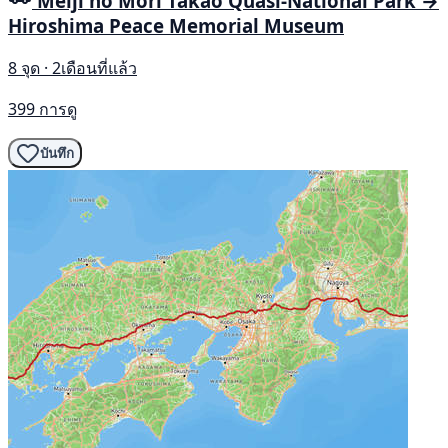
Meiji no Mori Takao Quasi-National Park →
Hiroshima Peace Memorial Museum
8 จุด · 2เดือนที่แล้ว
399 การดู
บันทึก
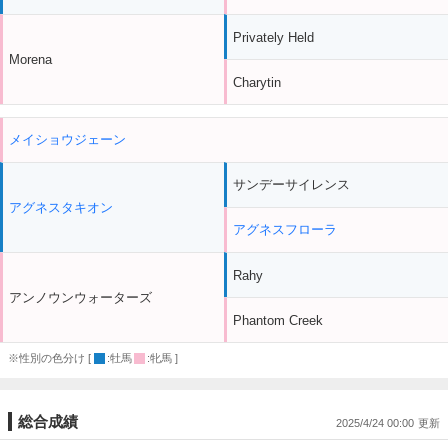
Privately Held
Morena
Charytin
メイショウジェーン
サンデーサイレンス
アグネスタキオン
アグネスフローラ
Rahy
アンノウンウォーターズ
Phantom Creek
※性別の色分け [
:牡馬
:牝馬 ]
総合成績
2025/4/24 00:00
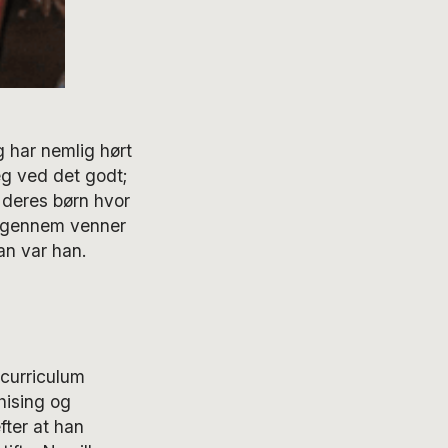
g har nemlig hørt
eg ved det godt;
e deres børn hvor
i igennem venner
an var han.
curriculum
hising og
fter at han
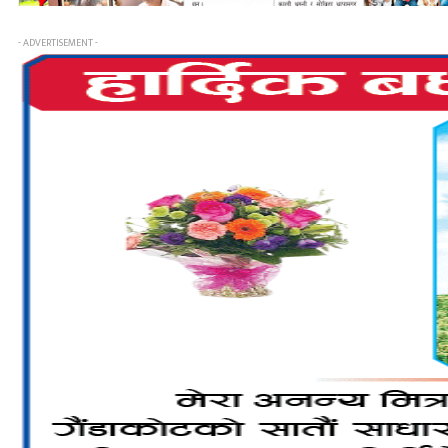
- ADVERTISEMENT -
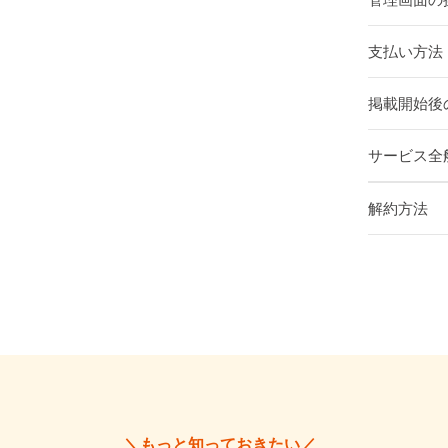
支払い方法
掲載開始後の
サービス全
解約方法
＼もっと知っておきたい／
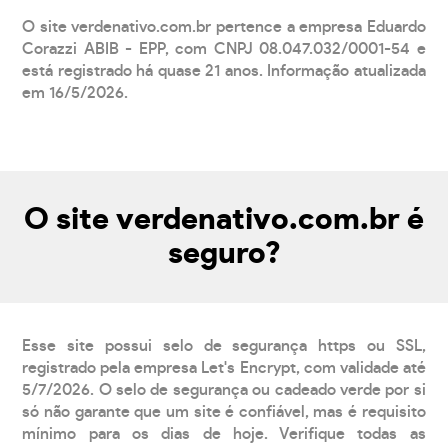
O site verdenativo.com.br pertence a empresa Eduardo
Corazzi ABIB - EPP, com CNPJ 08.047.032/0001-54 e
está registrado há quase 21 anos. Informação atualizada
em 16/5/2026.
O site verdenativo.com.br é
seguro?
Esse site possui selo de segurança https ou SSL,
registrado pela empresa Let's Encrypt, com validade até
5/7/2026. O selo de segurança ou cadeado verde por si
só não garante que um site é confiável, mas é requisito
mínimo para os dias de hoje. Verifique todas as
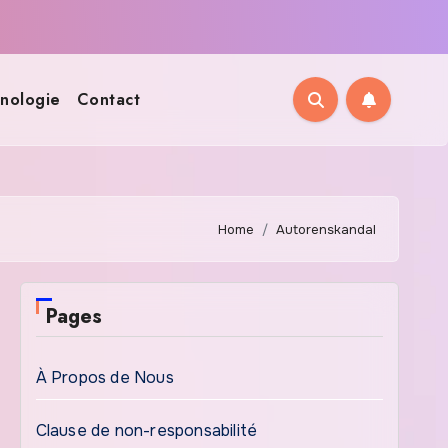
nologie
Contact
Home
Autorenskandal
Pages
À Propos de Nous
Clause de non-responsabilité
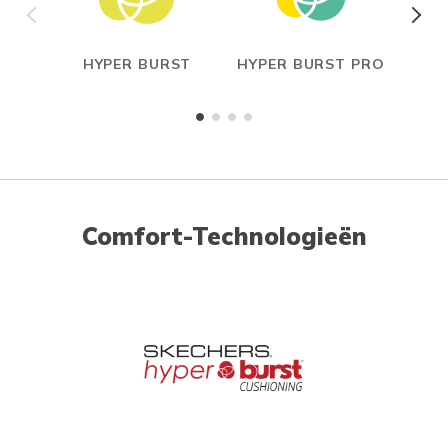
HYPER BURST
HYPER BURST PRO
CAR
Comfort-Technologieën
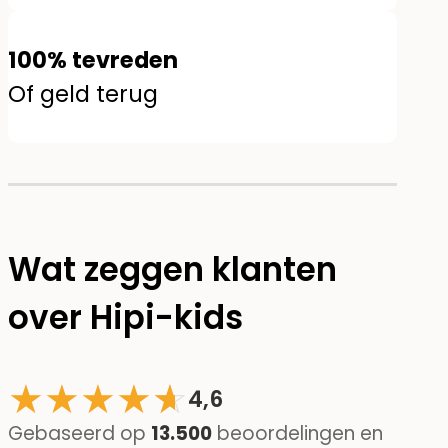
100% tevreden
Of geld terug
Wat zeggen klanten
over Hipi-kids
★
★
★
★
☆
★
4,6
Gebaseerd op
13.500
beoordelingen en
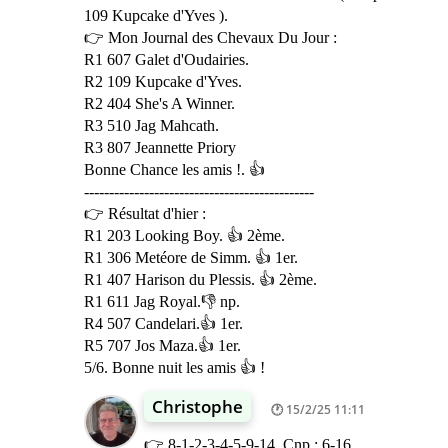
109 Kupcake d'Yves ).
👉 Mon Journal des Chevaux Du Jour :
R1 607 Galet d'Oudairies.
R2 109 Kupcake d'Yves.
R2 404 She's A Winner.
R3 510 Jag Mahcath.
R3 807 Jeannette Priory
Bonne Chance les amis !. 👍
----------------------------------------------
👉 Résultat d'hier :
R1 203 Looking Boy. 👍 2ème.
R1 306 Metéore de Simm. 👍 1er.
R1 407 Harison du Plessis. 👍 2ème.
R1 611 Jag Royal.👎 np.
R4 507 Candelari.👍 1er.
R5 707 Jos Maza.👍 1er.
5/6. Bonne nuit les amis 👍 !
Christophe
15/2/25 11:11
👉 8-1-2-3-4-5-9-14. Cnp : 6-16.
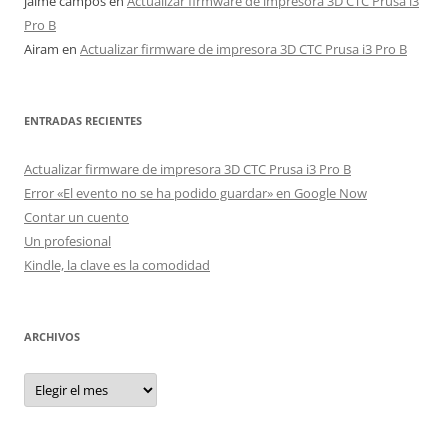
jaime campos
en
Actualizar firmware de impresora 3D CTC Prusa i3
Pro B
Airam
en
Actualizar firmware de impresora 3D CTC Prusa i3 Pro B
ENTRADAS RECIENTES
Actualizar firmware de impresora 3D CTC Prusa i3 Pro B
Error «El evento no se ha podido guardar» en Google Now
Contar un cuento
Un profesional
Kindle, la clave es la comodidad
ARCHIVOS
Archivos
_ _ _ _ _ _ _
**WORK TASK**: Retype the data above exactly. Do not carry over any images.

**WRITTEN SOLUTION**:
Meiji no Mori Takao Quasi-National Park →
Hiroshima Peace Memorial Museum
8 จุด · 2เดือนที่แล้ว
399 การดู
บันทึก
Privately Held
Morena
Charytin
メイショウジェーン
サンデーサイレンス
アグネスタキオン
アグネスフローラ
Rahy
アンノウンウォーターズ
Phantom Creek
※性別の色分け [
:牡馬
:牝馬 ]
総合成績
2025/4/24 00:00
g har nemlig hørt
eg ved det godt;
e deres børn hvor
i igennem venner
an var han.
curriculum
hising og
fter at han
- ADVERTISEMENT -
支払い方法
掲載開始後の
サービス全
解約方法
＼もっと知っておきたい／
O site verdenativo.com.br pertence a empresa Eduardo
Corazzi ABIB - EPP, com CNPJ 08.047.032/0001-54 e
está registrado há quase 21 anos. Informação atualizada
em 16/5/2026.
O site verdenativo.com.br é
seguro?
Esse site possui selo de segurança https ou SSL,
registrado pela empresa Let's Encrypt, com validade até
5/7/2026. O selo de segurança ou cadeado verde por si
só não garante que um site é confiável, mas é requisito
mínimo para os dias de hoje. Verifique todas as
nologie
Contact
Home
Autorenskandal
Pages
À Propos de Nous
Clause de non-responsabilité
HYPER BURST
HYPER BURST PRO
CAR
Comfort-Technologieën
100% tevreden
Of geld terug
Wat zeggen klanten
over Hipi-kids
★
★
★
★
☆
★
4,6
Gebaseerd op
13.500
beoordelingen en
109 Kupcake d'Yves ).
👉 Mon Journal des Chevaux Du Jour :
R1 607 Galet d'Oudairies.
R2 109 Kupcake d'Yves.
R2 404 She's A Winner.
R3 510 Jag Mahcath.
R3 807 Jeannette Priory
Bonne Chance les amis !. 👍
----------------------------------------------
👉 Résultat d'hier :
R1 203 Looking Boy. 👍 2ème.
R1 306 Metéore de Simm. 👍 1er.
R1 407 Harison du Plessis. 👍 2ème.
R1 611 Jag Royal.👎 np.
R4 507 Candelari.👍 1er.
R5 707 Jos Maza.👍 1er.
5/6. Bonne nuit les amis 👍 !
Christophe
15/2/25 11:11
👉 8-1-2-3-4-5-9-14. Cnp : 6-16.
jaime campos
en
Actualizar firmware de impresora 3D CTC Prusa i3
Pro B
Airam
en
Actualizar firmware de impresora 3D CTC Prusa i3 Pro B
ENTRADAS RECIENTES
Actualizar firmware de impresora 3D CTC Prusa i3 Pro B
Error «El evento no se ha podido guardar» en Google Now
Contar un cuento
Un profesional
Kindle, la clave es la comodidad
ARCHIVOS
Archivos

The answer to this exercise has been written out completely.